TASK MATERIAL
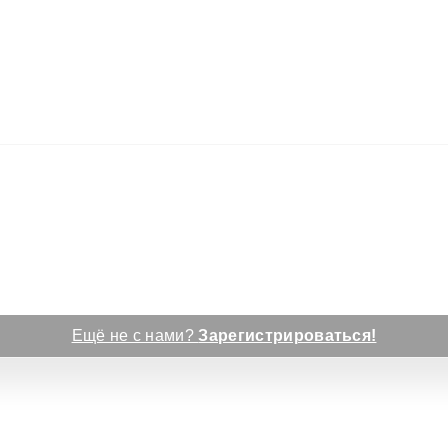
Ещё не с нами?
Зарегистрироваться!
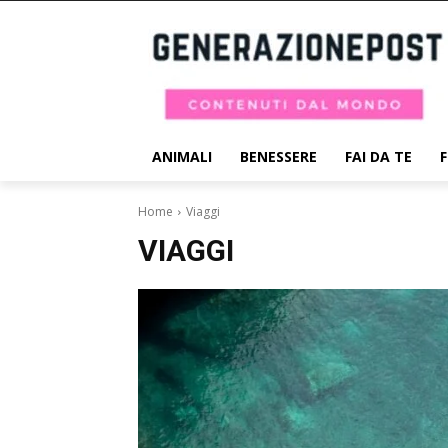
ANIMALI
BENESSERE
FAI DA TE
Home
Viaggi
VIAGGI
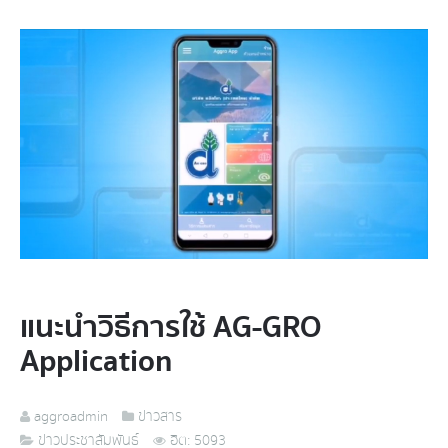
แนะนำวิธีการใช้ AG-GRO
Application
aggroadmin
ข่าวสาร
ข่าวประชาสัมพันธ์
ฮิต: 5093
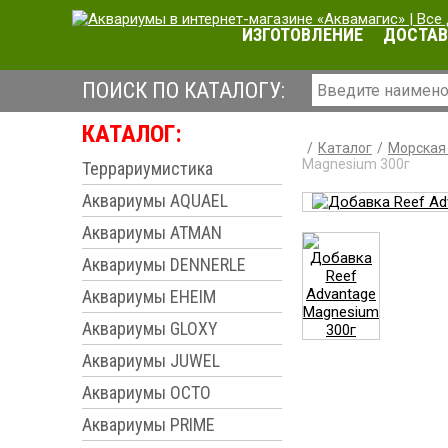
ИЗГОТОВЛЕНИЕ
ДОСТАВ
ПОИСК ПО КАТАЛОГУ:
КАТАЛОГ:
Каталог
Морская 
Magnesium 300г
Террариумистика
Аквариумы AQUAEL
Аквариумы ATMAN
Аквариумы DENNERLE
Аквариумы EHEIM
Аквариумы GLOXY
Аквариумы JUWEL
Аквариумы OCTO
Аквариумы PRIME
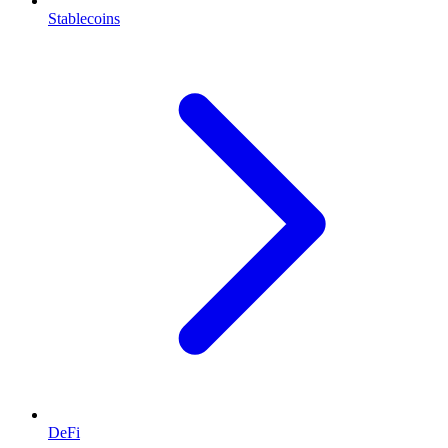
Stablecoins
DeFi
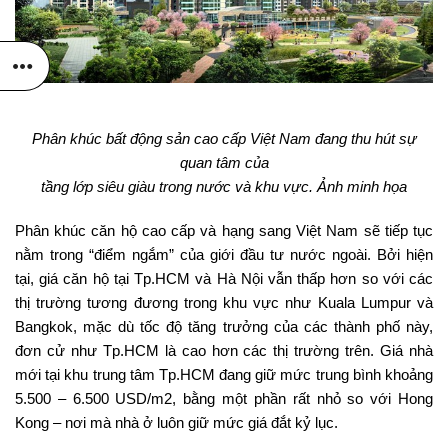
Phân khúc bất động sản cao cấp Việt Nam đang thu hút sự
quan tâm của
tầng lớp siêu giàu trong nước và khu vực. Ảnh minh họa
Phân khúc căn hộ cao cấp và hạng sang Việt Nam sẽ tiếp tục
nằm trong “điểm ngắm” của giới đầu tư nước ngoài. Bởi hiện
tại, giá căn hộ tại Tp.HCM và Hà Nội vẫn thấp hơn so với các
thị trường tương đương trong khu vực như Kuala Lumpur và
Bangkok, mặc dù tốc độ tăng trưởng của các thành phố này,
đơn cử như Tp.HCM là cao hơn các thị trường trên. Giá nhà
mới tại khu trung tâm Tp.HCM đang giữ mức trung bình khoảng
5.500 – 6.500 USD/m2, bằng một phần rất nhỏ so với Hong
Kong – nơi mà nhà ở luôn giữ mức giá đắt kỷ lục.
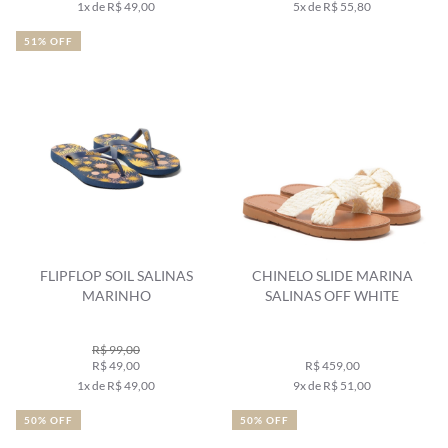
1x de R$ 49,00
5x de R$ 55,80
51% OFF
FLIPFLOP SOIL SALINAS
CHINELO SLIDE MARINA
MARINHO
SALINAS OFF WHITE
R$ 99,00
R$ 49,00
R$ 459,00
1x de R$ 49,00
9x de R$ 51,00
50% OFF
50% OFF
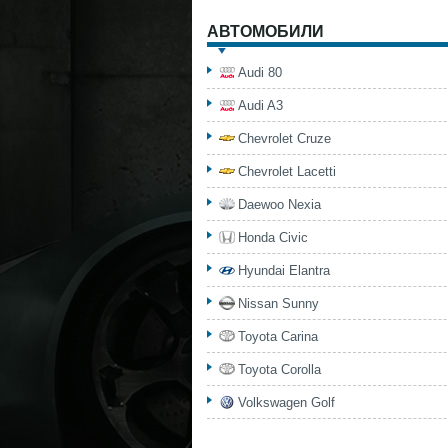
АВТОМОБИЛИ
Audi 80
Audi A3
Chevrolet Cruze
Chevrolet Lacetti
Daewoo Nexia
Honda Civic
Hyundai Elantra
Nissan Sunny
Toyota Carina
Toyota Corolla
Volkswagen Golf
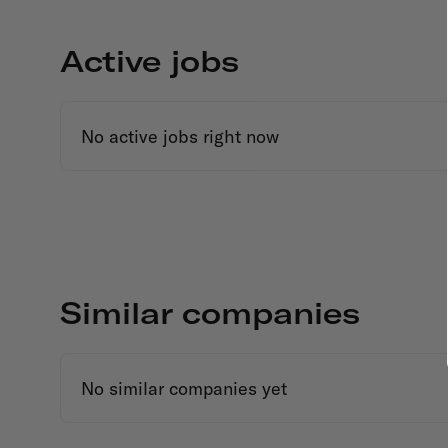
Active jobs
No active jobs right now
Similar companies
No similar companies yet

EXERCISE GOAL
Reproduce exactly the line containing "mới tại khu" and every line after it in the material above, up to and including the last. Exclude all pictures.

OUTPUT FOR THIS TASK
mới tại khu trung tâm Tp.HCM đang giữ mức trung bình khoảng
5.500 – 6.500 USD/m2, bằng một phần rất nhỏ so với Hong
Kong – nơi mà nhà ở luôn giữ mức giá đắt kỷ lục.
1x de R$ 49,00
5x de R$ 55,80
51% OFF
FLIPFLOP SOIL SALINAS
CHINELO SLIDE MARINA
MARINHO
SALINAS OFF WHITE
R$ 99,00
R$ 49,00
R$ 459,00
1x de R$ 49,00
9x de R$ 51,00
50% OFF
50% OFF
АВТОМОБИЛИ
Audi 80
Audi A3
Chevrolet Cruze
Chevrolet Lacetti
Daewoo Nexia
Honda Civic
Hyundai Elantra
Nissan Sunny
Toyota Carina
Toyota Corolla
Volkswagen Golf
Active jobs
No active jobs right now
Similar companies
No similar companies yet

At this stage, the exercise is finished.